US and Chinese universities have demonstrated how to create a super-strong aluminium alloy that rivals the strength of stainless steel.
“Most lightweight aluminium alloys are soft and have inherently low mechanical strength, which hinders more widespread industrial application,” said Xinghang Zhang, a professor in Purdue University’s School of Materials Engineering.
“However, high-strength, lightweight aluminium alloys with strength comparable to stainless steels would revolutionise the automobile and aerospace industries.”
Naturally, such alloys might also prove useful in the cycle industry.
The research in how to alter the microstructure of aluminium to impart greater strength and ductility was led by a team of researchers that included Purdue postdoctoral research associate Sichuang Xue and doctoral student Qiang Li. Their work was published online in January in the journal Advanced Materials.

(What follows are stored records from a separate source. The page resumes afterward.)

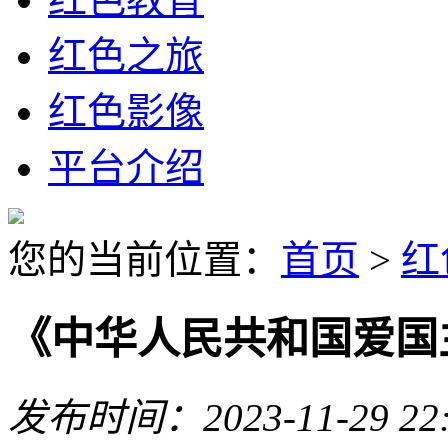
红色之旅
红色影像
平台介绍
您的当前位置：
首页
>
红
《中华人民共和国爱国
发布时间：2023-11-29 22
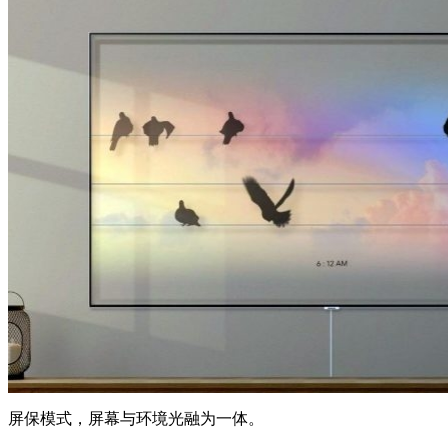
屏保模式，屏幕与环境光融为一体。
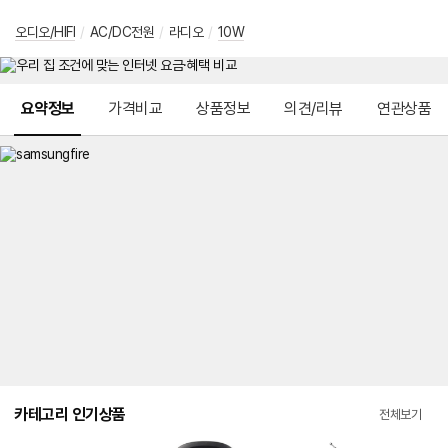
오디오/HIFI
/
AC/DC전원
/
라디오
/
10W
메뉴 네비게이션
요약정보
가격비교
상품정보
의견/리뷰
연관상품
카테고리 인기상품
전체보기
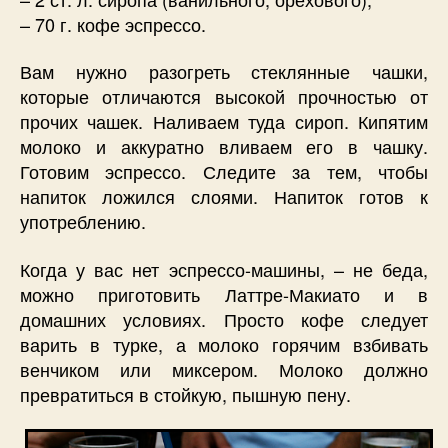
– 70 г. кофе эспрессо.
Вам нужно разогреть стеклянные чашки,
которые отличаются высокой прочностью от
прочих чашек. Наливаем туда сироп. Кипятим
молоко и аккуратно вливаем его в чашку.
Готовим эспрессо. Следите за тем, чтобы
напиток ложился слоями. Напиток готов к
употреблению.
Когда у вас нет эспрессо-машины, – не беда,
можно приготовить Латтре-Макиато и в
домашних условиях. Просто кофе следует
варить в турке, а молоко горячим взбивать
венчиком или миксером. Молоко должно
превратиться в стойкую, пышную пену.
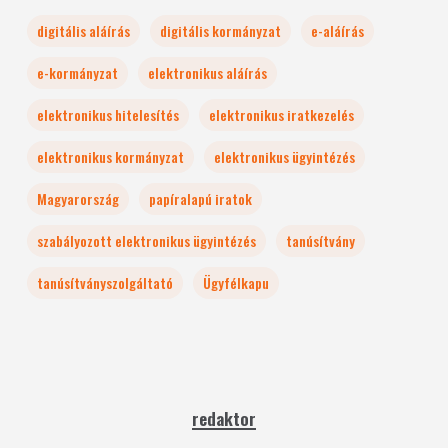
digitális aláírás
digitális kormányzat
e-aláírás
e-kormányzat
elektronikus aláírás
elektronikus hitelesítés
elektronikus iratkezelés
elektronikus kormányzat
elektronikus ügyintézés
Magyarország
papíralapú iratok
szabályozott elektronikus ügyintézés
tanúsítvány
tanúsítványszolgáltató
Ügyfélkapu
redaktor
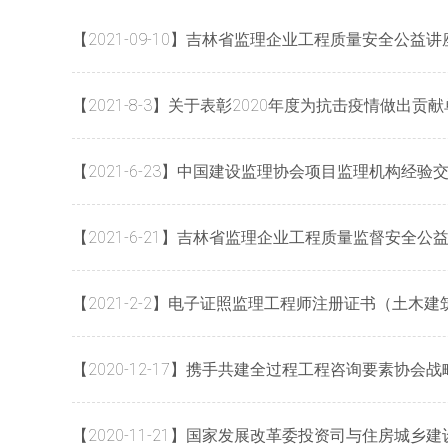
【2021-09-10】吉林省监理企业工程质量安全公益
【2021-8-3】关于表彰2020年度为抗击疫情做出贡
【2021-6-23】中国建设监理协会项目监理机构经
【2021-6-21】吉林省监理企业工程质量监督安全公
【2021-2-2】电子证照监理工程师注册证书（土
【2020-12-17】携手共建全过程工程咨询要素协
【2020-11-21】国家发展改革委投资司与住房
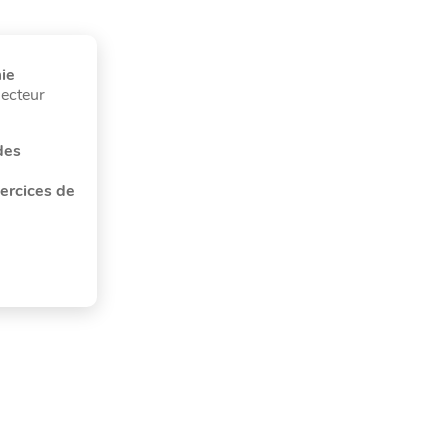
mie
lecteur
des
ercices de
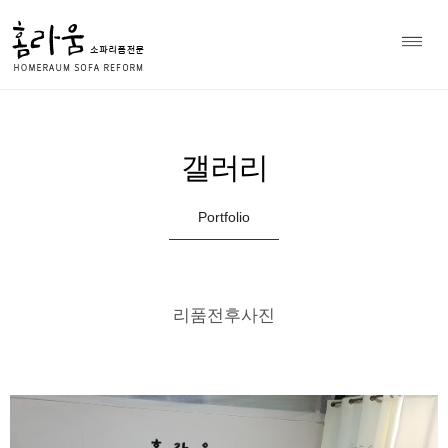
소파 천갈이 전문 홈라움 상담
Home
갤러리
>
010-8979-7297
갤러리
Portfolio
리품전후사진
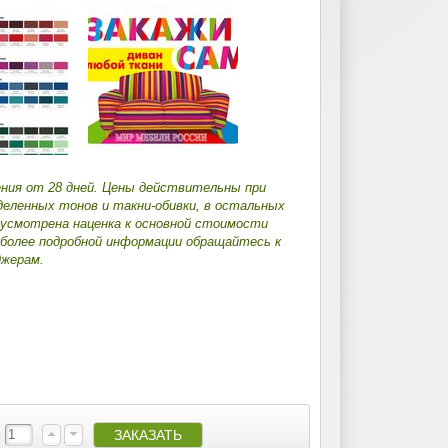
ения от 28 дней. Цены действительны при
деленных тонов и такни-обивки, в остальных
дусмотрена наценка к основной стоимости
 более подробной информации обращайтесь к
жерам.
:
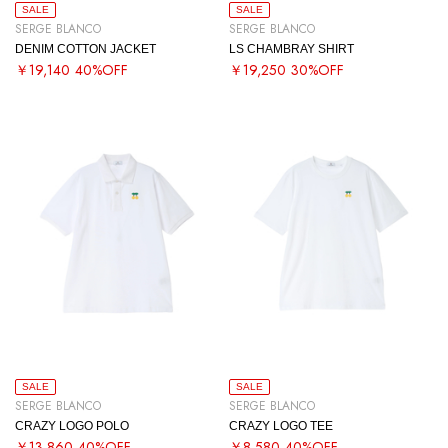
SALE
SALE
SERGE BLANCO
SERGE BLANCO
DENIM COTTON JACKET
LS CHAMBRAY SHIRT
￥19,140
40%OFF
￥19,250
30%OFF
SALE
SALE
SERGE BLANCO
SERGE BLANCO
CRAZY LOGO POLO
CRAZY LOGO TEE
￥13,860
40%OFF
￥8,580
40%OFF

The new high-strength aluminium is made possible by introducing “stacking faults,” or distortions in the crystal structure. While these are easy to produce in metals such as copper and silver, they are difficult to introduce in aluminum because of its high “stacking fault energy.”
A metal’s crystal lattice is made up of a repeating sequence of atomic layers. If one layer is missing, there is said to be a stacking fault. Meanwhile, so-called “twin boundaries” consisting of two layers of stacking faults can form. One type of stacking fault, called a 9R phase, is particularly promising, Zhang said.

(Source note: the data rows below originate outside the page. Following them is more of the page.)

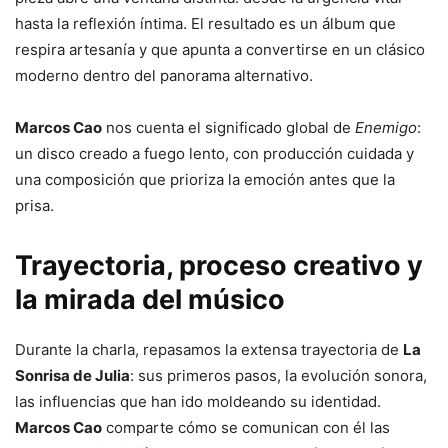
hasta la reflexión íntima. El resultado es un álbum que
respira artesanía y que apunta a convertirse en un clásico
moderno dentro del panorama alternativo.
Marcos Cao
nos cuenta el significado global de
Enemigo
:
un disco creado a fuego lento, con producción cuidada y
una composición que prioriza la emoción antes que la
prisa.
Trayectoria, proceso creativo y
la mirada del músico
Durante la charla, repasamos la extensa trayectoria de
La
Sonrisa de Julia
: sus primeros pasos, la evolución sonora,
las influencias que han ido moldeando su identidad.
Marcos Cao
comparte cómo se comunican con él las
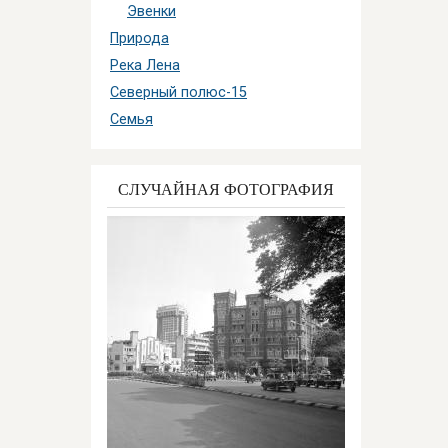
Эвенки
Природа
Река Лена
Северный полюс-15
Семья
СЛУЧАЙНАЯ ФОТОГРАФИЯ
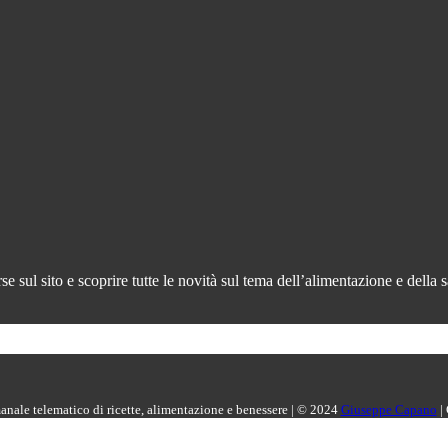
 sul sito e scoprire tutte le novità sul tema dell’alimentazione e della s
manale telematico di ricette, alimentazione e benessere | © 2024
Giuseppe Capano
|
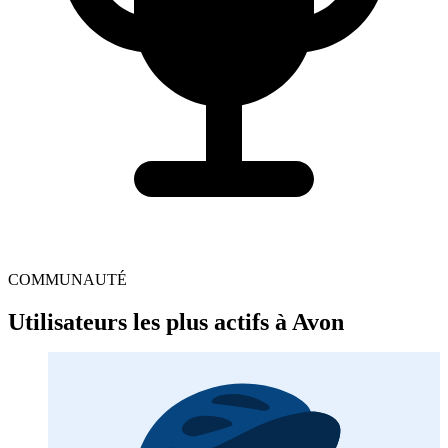
COMMUNAUTÉ
Utilisateurs les plus actifs à Avon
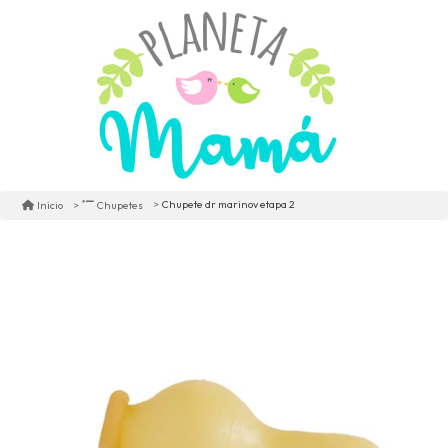
Chupete dr marinov etapa 2
Inicio
Chupetes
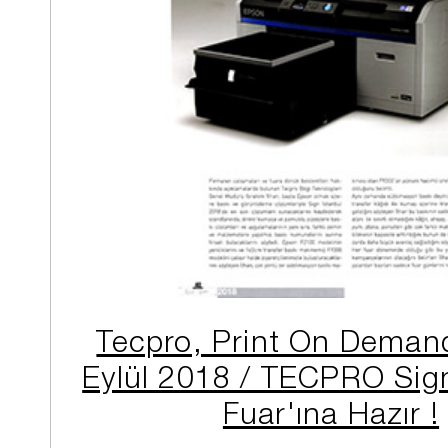
Tecpro, Print On Demand
Eylül 2018 / TECPRO Sign
Fuar'ına Hazır !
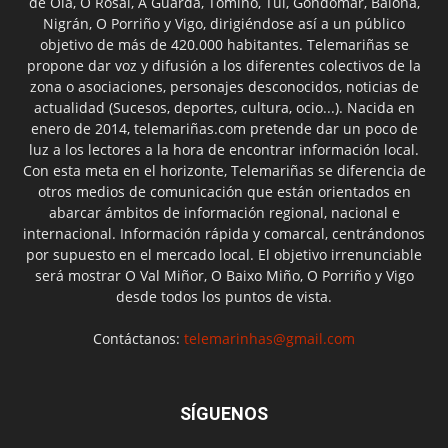
de Oia, O Rosal, A Guarda, Tomiño, Tui, Gondomar, Baiona,
Nigrán, O Porriño y Vigo, dirigiéndose así a un público
objetivo de más de 420.000 habitantes. Telemariñas se
propone dar voz y difusión a los diferentes colectivos de la
zona o asociaciones, personajes desconocidos, noticias de
actualidad (Sucesos, deportes, cultura, ocio...). Nacida en
enero de 2014, telemariñas.com pretende dar un poco de
luz a los lectores a la hora de encontrar información local.
Con esta meta en el horizonte, Telemariñas se diferencia de
otros medios de comunicación que están orientados en
abarcar ámbitos de información regional, nacional e
internacional. Información rápida y comarcal, centrándonos
por supuesto en el mercado local. El objetivo irrenunciable
será mostrar O Val Miñor, O Baixo Miño, O Porriño y Vigo
desde todos los puntos de vista.
Contáctanos:
telemarinhas@gmail.com
SÍGUENOS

“It has been shown that twin boundaries are difficult to be introduced into aluminium. The formation of the 9R phase in aluminum is even more difficult because of its high stacking fault energy,” Zhang said. “You want to introduce both nanotwins and 9R phase in nanograined aluminum to increase strength and ductility and improve thermal stability.”
The research teams have now learned how to readily achieve this 9R phase and nanotwins.
“These results show how to fabricate aluminium alloys that are comparable to, or even stronger than, stainless steels,” said Zhang.
“There is a lot of potential commercial impact in this finding.”
The research was mainly funded by US Department of Energy’s Office of Basic Energy Sciences. The researchers have filed a patent application through the Purdue Research Foundation’s Office of Technology Commercialization. The team also included researchers from Purdue’s School of Materials Engineering, Department of Materials Science and NanoEngineering at Rice University, the Department of Engineering Physics at the University of Wisconsin-Madison, State Key Lab of Metal Matrix Composites, the School of Materials Science and Engineering at Shanghai Jiao Tong University, Department of Materials Science and Engineering at China University of Petroleum, California Institute of Technology, Louisiana State University and the University of Nebraska-Lincoln.